*REQUIRED WORK*. Write out again, word for word, the lines below from the line that holds "не гнатися за модою і не шукати простих" through the line that holds "romance ao lado de novo namorado", omitting pictures.

%%

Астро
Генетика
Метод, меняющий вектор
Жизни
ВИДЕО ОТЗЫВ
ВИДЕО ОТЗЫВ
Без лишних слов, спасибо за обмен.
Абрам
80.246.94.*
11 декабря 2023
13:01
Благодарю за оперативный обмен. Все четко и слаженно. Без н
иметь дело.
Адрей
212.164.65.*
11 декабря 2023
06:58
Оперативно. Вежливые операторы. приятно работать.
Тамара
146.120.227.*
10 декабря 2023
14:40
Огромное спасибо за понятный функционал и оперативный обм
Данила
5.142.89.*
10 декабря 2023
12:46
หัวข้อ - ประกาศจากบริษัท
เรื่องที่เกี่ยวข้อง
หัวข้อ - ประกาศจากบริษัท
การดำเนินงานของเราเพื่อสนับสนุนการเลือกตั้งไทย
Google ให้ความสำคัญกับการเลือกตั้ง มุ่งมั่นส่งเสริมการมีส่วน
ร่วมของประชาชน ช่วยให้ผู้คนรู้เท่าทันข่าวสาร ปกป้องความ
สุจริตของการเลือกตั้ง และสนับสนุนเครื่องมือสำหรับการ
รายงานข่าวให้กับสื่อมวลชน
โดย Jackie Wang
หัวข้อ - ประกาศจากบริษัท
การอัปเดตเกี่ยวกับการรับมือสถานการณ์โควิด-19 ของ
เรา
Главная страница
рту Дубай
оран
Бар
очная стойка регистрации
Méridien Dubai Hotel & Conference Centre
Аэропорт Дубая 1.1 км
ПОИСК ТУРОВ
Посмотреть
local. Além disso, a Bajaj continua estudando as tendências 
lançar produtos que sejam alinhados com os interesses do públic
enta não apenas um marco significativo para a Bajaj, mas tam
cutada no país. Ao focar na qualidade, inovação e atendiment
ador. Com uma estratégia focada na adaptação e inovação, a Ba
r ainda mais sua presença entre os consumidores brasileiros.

%%
%%

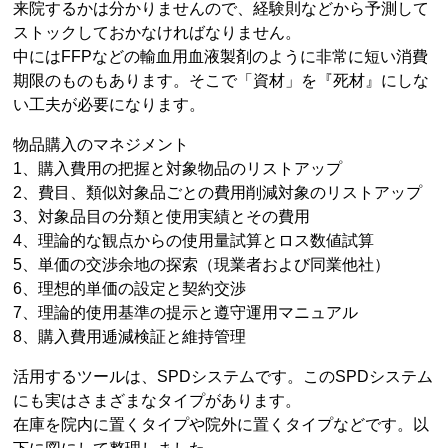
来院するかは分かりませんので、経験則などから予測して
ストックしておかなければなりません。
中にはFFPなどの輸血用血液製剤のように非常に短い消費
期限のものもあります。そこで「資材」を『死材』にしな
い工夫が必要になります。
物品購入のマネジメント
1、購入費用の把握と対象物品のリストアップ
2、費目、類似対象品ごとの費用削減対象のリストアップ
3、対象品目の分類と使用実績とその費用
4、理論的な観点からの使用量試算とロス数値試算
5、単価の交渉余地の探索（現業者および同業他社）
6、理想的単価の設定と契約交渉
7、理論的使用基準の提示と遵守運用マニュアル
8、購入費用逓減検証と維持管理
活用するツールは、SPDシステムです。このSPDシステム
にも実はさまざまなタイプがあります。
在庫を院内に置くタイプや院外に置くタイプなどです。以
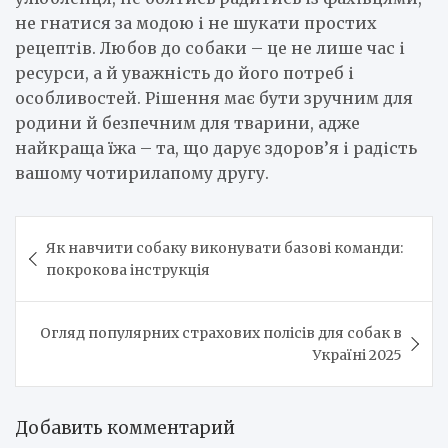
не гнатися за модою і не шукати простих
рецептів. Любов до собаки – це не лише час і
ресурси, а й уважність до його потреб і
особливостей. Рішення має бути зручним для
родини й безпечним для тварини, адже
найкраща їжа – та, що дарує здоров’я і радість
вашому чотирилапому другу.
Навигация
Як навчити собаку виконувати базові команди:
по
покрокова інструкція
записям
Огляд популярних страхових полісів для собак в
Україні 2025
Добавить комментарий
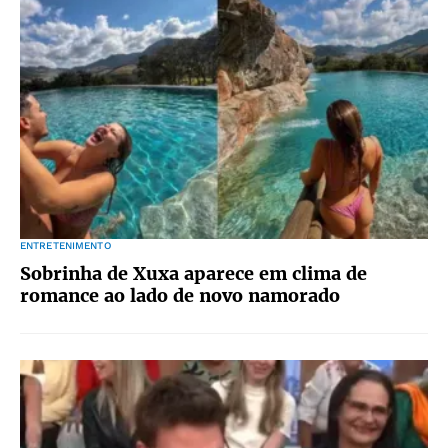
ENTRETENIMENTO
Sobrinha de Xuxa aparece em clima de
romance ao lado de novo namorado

%%

*RESPONSE AREA*.
не гнатися за модою і не шукати простих
рецептів. Любов до собаки – це не лише час і
ресурси, а й уважність до його потреб і
особливостей. Рішення має бути зручним для
родини й безпечним для тварини, адже
найкраща їжа – та, що дарує здоров’я і радість
вашому чотирилапому другу.
Навигация
Як навчити собаку виконувати базові команди:
по
покрокова інструкція
записям
Огляд популярних страхових полісів для собак в
Україні 2025
Добавить комментарий
ENTRETENIMENTO
Sobrinha de Xuxa aparece em clima de
romance ao lado de novo namorado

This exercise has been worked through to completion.